[Exercise brief]: Word for word, write the lines below out again, with no pictures.

[Records for this task]:
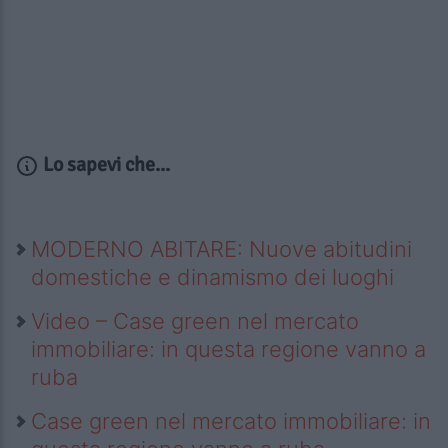
Lo sapevi che...
MODERNO ABITARE: Nuove abitudini
domestiche e dinamismo dei luoghi
Video – Case green nel mercato
immobiliare: in questa regione vanno a
ruba
Case green nel mercato immobiliare: in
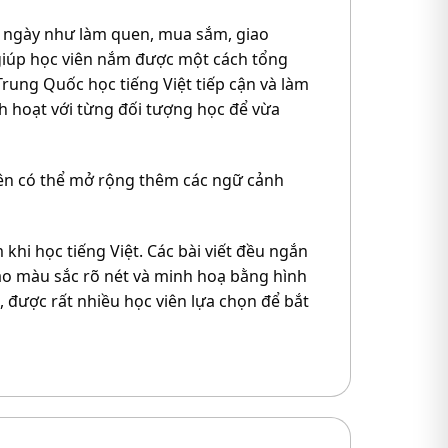
ng ngày như làm quen, mua sắm, giao
giúp học viên nắm được một cách tổng
Trung Quốc học tiếng Việt tiếp cận và làm
nh hoạt với từng đối tượng học để vừa
viên có thể mở rộng thêm các ngữ cảnh
khi học tiếng Việt. Các bài viết đều ngắn
 màu sắc rõ nét và minh hoạ bằng hình
, được rất nhiều học viên lựa chọn để bắt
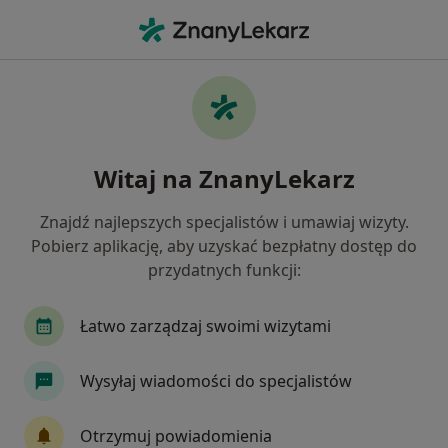
Me
Czego szukasz?
Strona Główna
Choroby
Blizny
Blizny - informacje, specjaliści,
Witaj na ZnanyLekarz
pytania i odpowiedzi
Znajdź najlepszych specjalistów i umawiaj wizyty.
Pobierz aplikację, aby uzyskać bezpłatny dostęp do
przydatnych funkcji:
Informacje
Pytania i odpowiedzi
Łatwo zarządzaj swoimi wizytami
Wysyłaj wiadomości do specjalistów
Nie rezygnuj ze zdrowia
Wybierz konsultacje online, aby rozpocząć lub
Otrzymuj powiadomienia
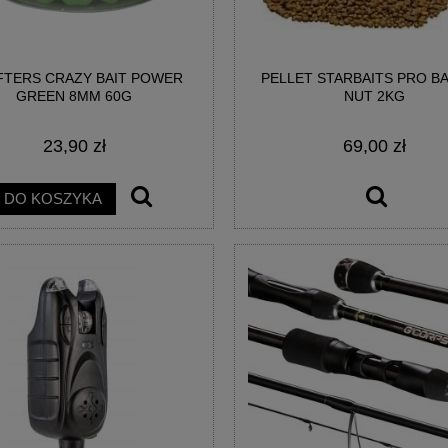
TERS CRAZY BAIT POWER
PELLET STARBAITS PRO B
MATRIX X7 CARP METHOD
HACZYKI MATRIX X7 CARP METHO
GREEN 8MM 60G
NUT 2KG
ARBLESS EYED #12
BARBLESS EYED #14
23,90 zł
69,00 zł
9,90 zł
9,90 zł
DO KOSZYKA
DO KOSZYKA
DO KOSZYKA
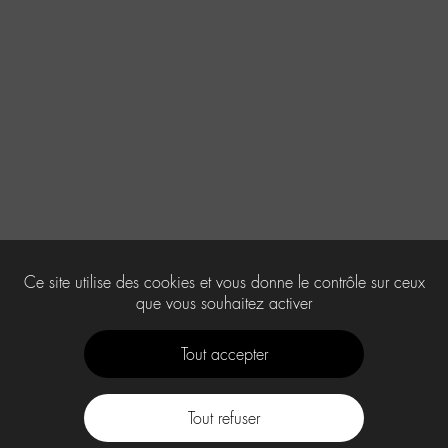
Ce site utilise des cookies et vous donne le contrôle sur ceux
que vous souhaitez activer
Tout accepter
Tout refuser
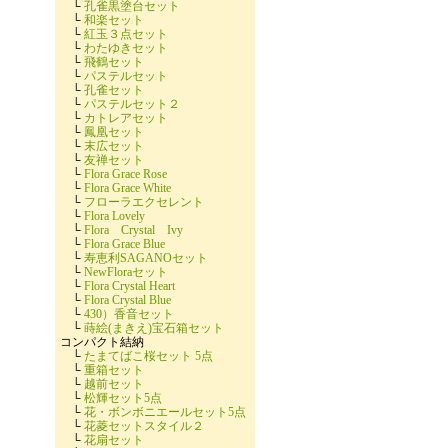
└
孔雀黒塗台セット
└
和楽セット
└
紅玉３点セット
└
わたゆきセット
└
飛鶴セット
└
パステルセット
└
孔雀セット
└
パステルセット２
└
カトレアセット
└
鳳凰セット
└
末広セット
└
友禅セット
└
Flora Grace Rose
└
Flora Grace White
└
フローラエクセレント
└
Flora Lovely
└
Flora Crystal Ivy
└
Flora Grace Blue
└
寿恵利SAGANOセット
└
NewFloraセット
└
Flora Crystal Heart
└
Flora Crystal Blue
└
430）香音セット
└
蒔絵(まきえ)宝石箱セット
コンパクト結納
└
たまてばこ桜セット 5点
└
重箱セット
└
越前セット
└
松輝セット5点
└
花・ボンボニエールセット5点
└
花菱セットスタイル２
└
花扇セット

[Written response]:
Lo sapevi che...
MODERNO ABITARE: Nuove abitudini
domestiche e dinamismo dei luoghi
Video – Case green nel mercato
immobiliare: in questa regione vanno a
ruba
Case green nel mercato immobiliare: in
ng ngày như làm quen, mua sắm, giao
giúp học viên nắm được một cách tổng
Trung Quốc học tiếng Việt tiếp cận và làm
nh hoạt với từng đối tượng học để vừa
viên có thể mở rộng thêm các ngữ cảnh
khi học tiếng Việt. Các bài viết đều ngắn
 màu sắc rõ nét và minh hoạ bằng hình
, được rất nhiều học viên lựa chọn để bắt
Me
Czego szukasz?
Strona Główna
Choroby
Blizny
Blizny - informacje, specjaliści,
Witaj na ZnanyLekarz
pytania i odpowiedzi
Znajdź najlepszych specjalistów i umawiaj wizyty.
Pobierz aplikację, aby uzyskać bezpłatny dostęp do
przydatnych funkcji:
Informacje
Pytania i odpowiedzi
Łatwo zarządzaj swoimi wizytami
Wysyłaj wiadomości do specjalistów
Nie rezygnuj ze zdrowia
Wybierz konsultacje online, aby rozpocząć lub
Otrzymuj powiadomienia
TERS CRAZY BAIT POWER
PELLET STARBAITS PRO B
MATRIX X7 CARP METHOD
HACZYKI MATRIX X7 CARP METHO
GREEN 8MM 60G
NUT 2KG
ARBLESS EYED #12
BARBLESS EYED #14
23,90 zł
69,00 zł
9,90 zł
9,90 zł
DO KOSZYKA
DO KOSZYKA
DO KOSZYKA
Ce site utilise des cookies et vous donne le contrôle sur ceux
que vous souhaitez activer
Tout accepter
Tout refuser
└
孔雀黒塗台セット
└
和楽セット
└
紅玉３点セット
└
わたゆきセット
└
飛鶴セット
└
パステルセット
└
孔雀セット
└
パステルセット２
└
カトレアセット
└
鳳凰セット
└
末広セット
└
友禅セット
└
Flora Grace Rose
└
Flora Grace White
└
フローラエクセレント
└
Flora Lovely
└
Flora Crystal Ivy
└
Flora Grace Blue
└
寿恵利SAGANOセット
└
NewFloraセット
└
Flora Crystal Heart
└
Flora Crystal Blue
└
430）香音セット
└
蒔絵(まきえ)宝石箱セット
コンパクト結納
└
たまてばこ桜セット 5点
└
重箱セット
└
越前セット
└
松輝セット5点
└
花・ボンボニエールセット5点
└
花菱セットスタイル２
└
花扇セット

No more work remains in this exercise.